Greece’s Deputy Minister of Health Irini Agapidaki sounded the alarm about the health situation prevailing in the areas flooded by storm Daniel as cases of leptospirosis, gastroenteritis and lung infections are recorded almost daily, flood water remains stagnant and the carcasses of thousands of animals have not been fully collected yet since September 7.
Three cases of leptospirosis have been reportedly confirmed in the area. This is a bacterial disease that affects humans and animals and is transmitted through urine of infected, mostly rodents, while new cases of gastroenteritis and lung infection are recorded daily. Two cases of salmonella were recorded last week.
Speaking to state broadcaster ERT, Agapidaki reiterated that citizens and residents of these areas should avoid contact with stagnant water and mud as much as possible, as “there is a risk of leptospirosis, which often appears, as doctors tell us, with mild symptoms.”
Regarding the water, she said that surveillance continues as usual.
“To date, more than a thousand samples have been taken in collaboration with the local water supply and sewage companies. We give instructions to citizens. You see that in the updates we do at regular intervals we provide information about where the water is suitable, where it is not suitable”.

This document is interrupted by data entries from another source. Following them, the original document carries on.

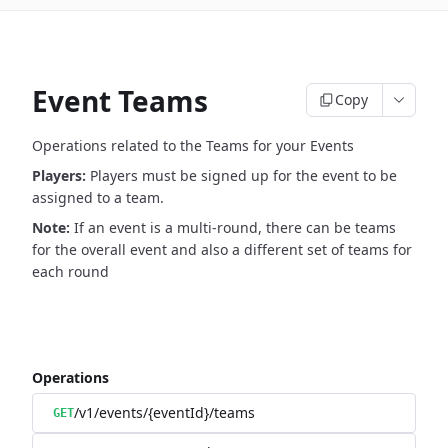
Event Teams
Copy
Operations related to the Teams for your Events
Players:
Players must be signed up for the event to be
assigned to a team.
Note:
If an event is a multi-round, there can be teams
for the overall event and also a different set of teams for
each round
Operations
/v1/events/{eventId}/teams
GET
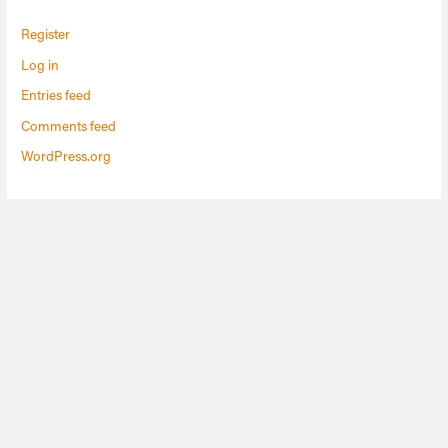
Register
Log in
Entries feed
Comments feed
WordPress.org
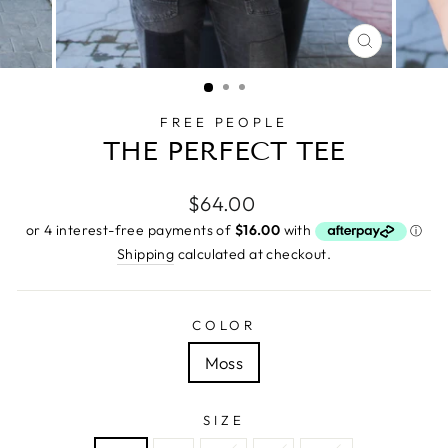
CLOSE
(ESC)
FREE PEOPLE
THE PERFECT TEE
Regular
$64.00
price
Shipping
calculated at checkout.
COLOR
Moss
SIZE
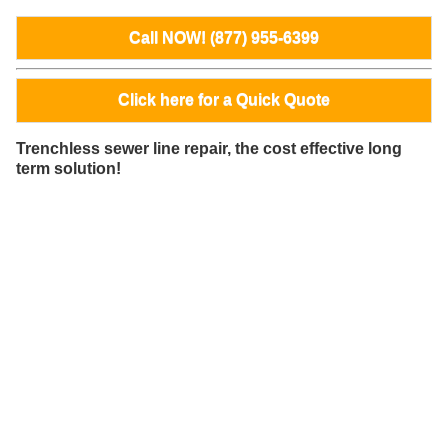
Call NOW! (877) 955-6399
Click here for a Quick Quote
Trenchless sewer line repair, the cost effective long
term solution!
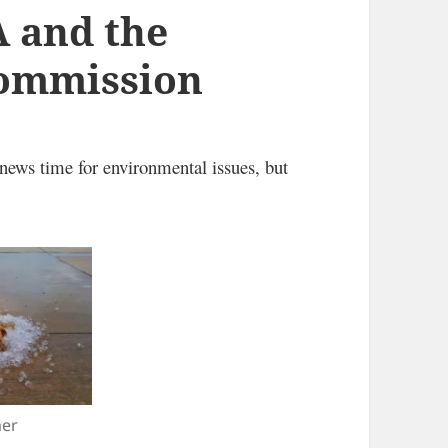
A and the
Commission
news time for environmental issues, but
er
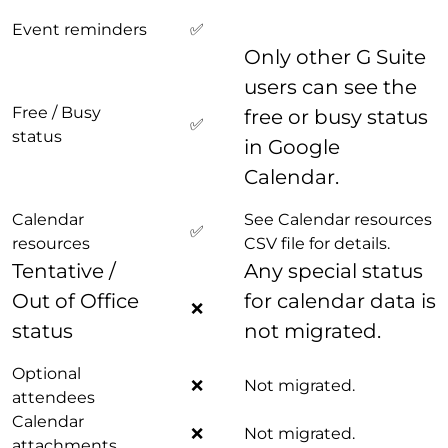
Event reminders
✅
Only other G Suite
users can see the
Free / Busy
free or busy status
✅
status
in Google
Calendar.
Calendar
See Calendar resources
✅
resources
CSV file for details.
Tentative /
Any special status
Out of Office
for calendar data is
❌
status
not migrated.
Optional
❌
Not migrated.
attendees
Calendar
❌
Not migrated.
attachments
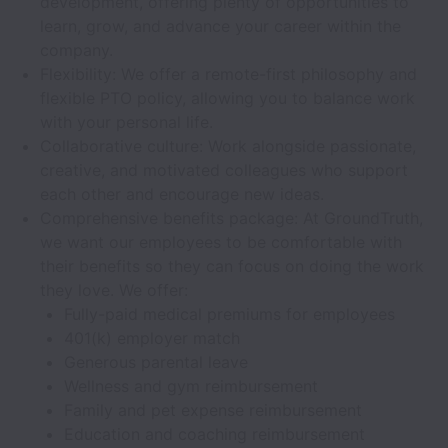
development, offering plenty of opportunities to
learn, grow, and advance your career within the
company.
Flexibility: We offer a remote-first philosophy and
flexible PTO policy, allowing you to balance work
with your personal life.
Collaborative culture: Work alongside passionate,
creative, and motivated colleagues who support
each other and encourage new ideas.
Comprehensive benefits package: At GroundTruth,
we want our employees to be comfortable with
their benefits so they can focus on doing the work
they love. We offer:
Fully-paid medical premiums for employees
401(k) employer match
Generous parental leave
Wellness and gym reimbursement
Family and pet expense reimbursement
Education and coaching reimbursement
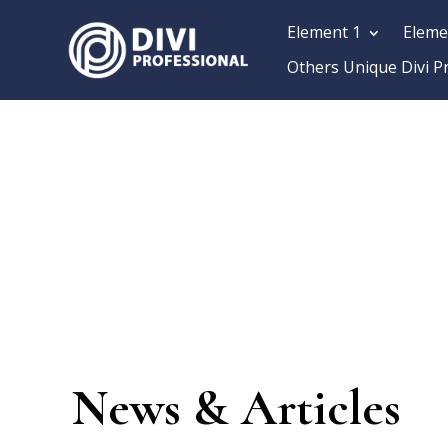
Element 1
Eleme
Others Unique Divi P
News & Articles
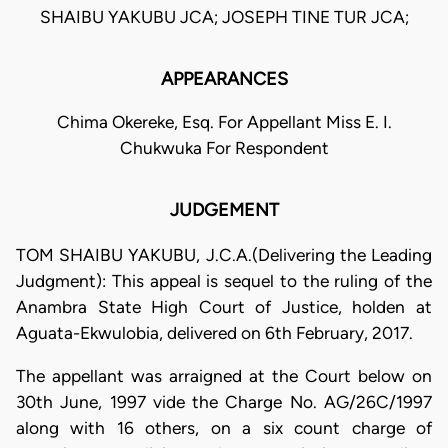
SHAIBU YAKUBU JCA; JOSEPH TINE TUR JCA;
APPEARANCES
Chima Okereke, Esq. For Appellant Miss E. I.
Chukwuka For Respondent
JUDGEMENT
TOM SHAIBU YAKUBU, J.C.A.(Delivering the Leading
Judgment): This appeal is sequel to the ruling of the
Anambra State High Court of Justice, holden at
Aguata-Ekwulobia, delivered on 6th February, 2017.
The appellant was arraigned at the Court below on
30th June, 1997 vide the Charge No. AG/26C/1997
along with 16 others, on a six count charge of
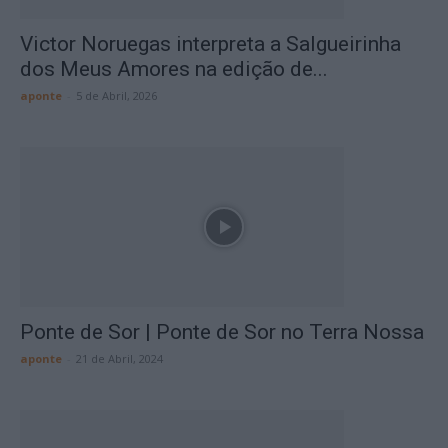
Victor Noruegas interpreta a Salgueirinha
dos Meus Amores na edição de...
aponte
-
5 de Abril, 2026
Ponte de Sor | Ponte de Sor no Terra Nossa
aponte
-
21 de Abril, 2024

“Bottled water is being distributed every day and one can see this very easily. Tons of bottled water have been distributed. The supply of the areas in which the water is unsuitable continues, and you can see this process every day in the coordination of the Region. Trucks arrive with bottled water, which is distributed to citizens. This has not stopped. It has been since day one. It’s just that in the first days there was a difficulty,” he noted.
In view of the new wave of bad weather that is expected to “hit” Thessaly in the next 24-48 hours, the Deputy Minister of Health said: “We have a situation in which, while the place in Thessaly is recovering with a thousand and two difficulties, a new bad weather is coming, which may to aggravate the already existing wounds and there we act on different levels”.
Irini Agapidaki pointed out that projects are already being carried out in order not to flood again areas of increased risk, as assessed by Civil Protection.
“There is an activity going on, which concerns the collection of the dead animals and this is important because with another bad weather this problem will get worse,” she pointed out.
She added at least more than 50% of the [thousands of ] dead animals have been collected, especially from the large units, “and now the effort is focused on the villages – in various places where there are scattered dead animals”.
At the same time, she added, “there are crews that collect household goods, because you only know if someone in the field can grasp the extent of the destruction.”
“In many places, only the walls are left of the houses. Everything that existed as household goods is redistributed with mud, often with dead animals. The volume in all these villages is huge and that’s why this effort takes many days”, she stressed.